At the beginning of the A Football Life film on Dwight Clark, producer Peter Frank hesitates in trying to ask him "a tough question."
Clark, suffering from ALS, cuts him off.
"Listen, there is no awkward question," said Clark in what would be his last interview. "Me and my buddies decided, just say it. I know what's happening. I know what's going on. We decided there is no awkward question. Go for it."
The exchange sets the tone for the rest of the film. Dwight Clark: A Football Life debuts Friday at 8 p.m. ET on NFL Network.
"That scene shows thematically what Dwight Clark is all about," said Keith Cossrow, vice-president, senior coordinating producer for NFL Films. "When he says that, you can see what kind of guy he is, what he's made of. You can see why he is so special and why he is someone people revered."
NFL Network has examined more than 100 football lives in this series, but it is hard to think of one more powerful, emotional -- and yes, uplifting at times -- than its entry on Clark. The film captures the essence of the popular San Francisco 49ers great as a man who lived an eventful life to its fullest and died with great courage and dignity at the age of 61 last June.
The original intent of this film actually wasn't for the A Football Life series. With Clark's health deteriorating, his close friend and former 49ers owner Eddie DeBartolo Jr. invited many of old his 49ers teammates to a reunion at his ranch at Montana last spring. DeBartolo asked Frank, who has done several NFL Films documentaries on the 49ers, to do a film on Clark to be shown at the event. Frank sat down with Clark for a 90-minute interview.
When Cossrow and his colleagues at NFL Films saw Frank's work, they decided "it needed to be shared with the rest of the world." This version includes some updates and additional interviews, including with his wife, Kelly Clark.
Let's make this clear: this A Football Life isn't about the death of Dwight Clark. "We didn't want to do a film about a guy fighting a losing battle with ALS," Cossrow said. "This film is about Dwight Clark's football life. We want to capture the entirety of a player's life on and off the field."

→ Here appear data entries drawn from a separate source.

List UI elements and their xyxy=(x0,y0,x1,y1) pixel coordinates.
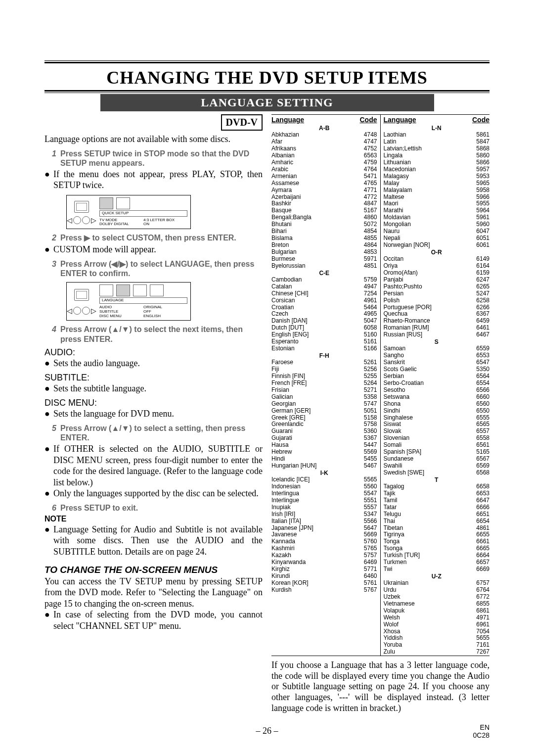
language-name: Maori xyxy=(384,200,470,207)
language-row: Afrikaans4752 xyxy=(271,145,377,152)
language-code: 6460 xyxy=(357,573,377,580)
osd-tab xyxy=(116,197,130,209)
language-row: Gujarati5367 xyxy=(271,435,377,442)
language-row: Hungarian [HUN]5467 xyxy=(271,463,377,470)
language-name: Croatian xyxy=(271,304,357,311)
language-row: Panjabi6247 xyxy=(384,277,490,284)
osd-tab xyxy=(133,284,147,296)
language-name: Norwegian [NOR] xyxy=(384,242,470,249)
language-row: Malagasy5953 xyxy=(384,173,490,180)
language-name: Czech xyxy=(271,311,357,318)
language-name: Basque xyxy=(271,207,357,214)
language-name: Rhaeto-Romance xyxy=(384,318,470,325)
language-code: 6559 xyxy=(470,345,490,352)
language-row: English [ENG]5160 xyxy=(271,331,377,338)
language-name: Finnish [FIN] xyxy=(271,373,357,380)
language-name: Yiddish xyxy=(384,635,470,642)
step-5-note-1: If OTHER is selected on the AUDIO, SUBTI… xyxy=(53,443,263,488)
language-name: Turkish [TUR] xyxy=(384,552,470,559)
language-name: Danish [DAN] xyxy=(271,318,357,325)
language-row: Serbo-Croatian6554 xyxy=(384,380,490,387)
language-name: Oriya xyxy=(384,263,470,270)
language-code: 5655 xyxy=(470,635,490,642)
step-3-text: Press Arrow (◀/▶) to select LANGUAGE, th… xyxy=(60,259,263,278)
nav-arrows-icon: ◁▷ xyxy=(67,307,96,315)
language-row: Ukrainian6757 xyxy=(384,580,490,587)
language-row: Volapuk6861 xyxy=(384,608,490,614)
language-code: 5167 xyxy=(357,207,377,214)
language-row: Lithuanian5866 xyxy=(384,159,490,166)
language-code: 6047 xyxy=(470,228,490,235)
language-name: Bhutani xyxy=(271,221,357,228)
language-row: Shona6560 xyxy=(384,401,490,408)
osd-section-head: TO CHANGE THE ON-SCREEN MENUS xyxy=(44,564,263,576)
language-name: Frisian xyxy=(271,387,357,394)
language-row: Armenian5471 xyxy=(271,173,377,180)
language-code: 5367 xyxy=(357,435,377,442)
language-name: Irish [IRI] xyxy=(271,511,357,518)
language-name: Dutch [DUT] xyxy=(271,325,357,331)
language-row: Turkmen6657 xyxy=(384,559,490,566)
language-name: Kashmiri xyxy=(271,545,357,552)
language-code: 5965 xyxy=(470,180,490,187)
language-code: 4771 xyxy=(357,187,377,194)
language-name: Malagasy xyxy=(384,173,470,180)
language-row: Yiddish5655 xyxy=(384,635,490,642)
step-2-text: Press ▶ to select CUSTOM, then press ENT… xyxy=(60,233,263,243)
language-code: 5360 xyxy=(357,428,377,435)
language-code: 5961 xyxy=(470,214,490,221)
language-row: Maori5955 xyxy=(384,200,490,207)
language-code: 5747 xyxy=(357,401,377,408)
osd-language: ◁▷ LANGUAGE AUDIO SU xyxy=(66,282,191,321)
language-row: Sesotho6566 xyxy=(384,387,490,394)
language-code: 5160 xyxy=(357,331,377,338)
language-name: Shona xyxy=(384,401,470,408)
language-row: Guarani5360 xyxy=(271,428,377,435)
language-name: Kannada xyxy=(271,538,357,545)
step-6-text: Press SETUP to exit. xyxy=(60,503,263,513)
language-name: Javanese xyxy=(271,531,357,538)
col-head-code: Code xyxy=(469,116,490,124)
language-row: Spanish [SPA]5165 xyxy=(384,449,490,456)
language-name: Setswana xyxy=(384,394,470,401)
intro-text: Language options are not available with … xyxy=(44,134,263,145)
language-code: 5161 xyxy=(357,338,377,345)
language-row: Hebrew5569 xyxy=(271,449,377,456)
language-code: 5771 xyxy=(357,566,377,573)
col-head-language: Language xyxy=(384,116,469,124)
language-row: Hindi5455 xyxy=(271,456,377,463)
language-name: Kazakh xyxy=(271,552,357,559)
group-header: O-R xyxy=(384,249,490,256)
language-name: Byelorussian xyxy=(271,263,357,270)
language-row: Korean [KOR]5761 xyxy=(271,580,377,587)
language-code: 5547 xyxy=(357,490,377,497)
language-code: 4847 xyxy=(357,200,377,207)
language-row: Nepali6051 xyxy=(384,235,490,242)
language-code: 5255 xyxy=(357,373,377,380)
language-name: Korean [KOR] xyxy=(271,580,357,587)
language-row: Estonian5166 xyxy=(271,345,377,352)
language-row: Georgian5747 xyxy=(271,401,377,408)
language-row: Arabic4764 xyxy=(271,166,377,173)
language-code: 6061 xyxy=(470,242,490,249)
language-name: Bengali;Bangla xyxy=(271,214,357,221)
language-name: Catalan xyxy=(271,284,357,290)
language-code: 7254 xyxy=(357,290,377,297)
language-row: Siswat6565 xyxy=(384,421,490,428)
language-code: 5047 xyxy=(357,318,377,325)
language-row: Laothian5861 xyxy=(384,132,490,139)
language-name: Hebrew xyxy=(271,449,357,456)
language-row: Czech4965 xyxy=(271,311,377,318)
language-code: 5868 xyxy=(470,145,490,152)
language-code: 5256 xyxy=(357,366,377,373)
language-name: Lithuanian xyxy=(384,159,470,166)
language-name: Kirundi xyxy=(271,573,357,580)
language-name: Ukrainian xyxy=(384,580,470,587)
group-header: C-E xyxy=(271,270,377,277)
language-row: Serbian6564 xyxy=(384,373,490,380)
language-name: Sindhi xyxy=(384,408,470,415)
group-header: F-H xyxy=(271,352,377,359)
language-name: Marathi xyxy=(384,207,470,214)
language-name: Esperanto xyxy=(271,338,357,345)
language-row: Scots Gaelic5350 xyxy=(384,366,490,373)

Indeed, Clark's is the unlikely story of how 49ers coach Bill Walsh discovered the little-used receiver while at Clemson and turned him into a key component of the great 49ers dynasty in the 1980s.
Naturally, everything revolves back to "The Catch" in the 1981 NFC Championship game. Clark's leaping, game-winning grab in San Francisco's win over Dallas is one of the great moments in NFL history.
The film shows how much it meant to Clark. There is a terrific montage of him telling the story of the catch at various times through the years, always with great zeal.
"He understood what it meant to a lot of people," Cossrow. "When you create a moment of such significance to the point that people remember where they were, I do think there is a responsibility to recognize what it means and to embrace what comes with it. Dwight had the ability to put a smile on people's face [by telling the story]. I also think it saved him in some of his lowest moments."
By far, the most emotional scene is when his friends discuss the phone calls from Clark informing them he had ALS. Carmen Policy, Roger Craig, and Keena Turner break down in recalling that moment.
"We debated whether that scene should be put into the film," Cossrow said. "We didn't want to do something that was maudlin. Yet we wanted to get a sense of how much Dwight meant to all of those guys. Understanding the depth of those emotions gives us a greater understanding of that team and Dwight. It became clear to us it was appropriate to be in there."
There are other moving scenes in which Clark talks about coming to terms with ALS. He discusses how the progress of the disease was starting to rob him of the use of his hands, noting how they were the same hands that made him so great as a receiver.
Yet through it all, Clark stressed he was thankful for having "a great life."
"[It would] be hard to say I've had a bad life even though I got a bad break now," Clark said in the film.
Cossrow believes that side of Clark comes through in the film. While the recent memory of how he died is painful, viewers will take away the lasting image of Clark as a vibrant, compelling player and personality on one of the NFL's greatest teams.
"This film is about what made him special, legendary," Cossrow said. "We view it as our opportunity to celebrate his life."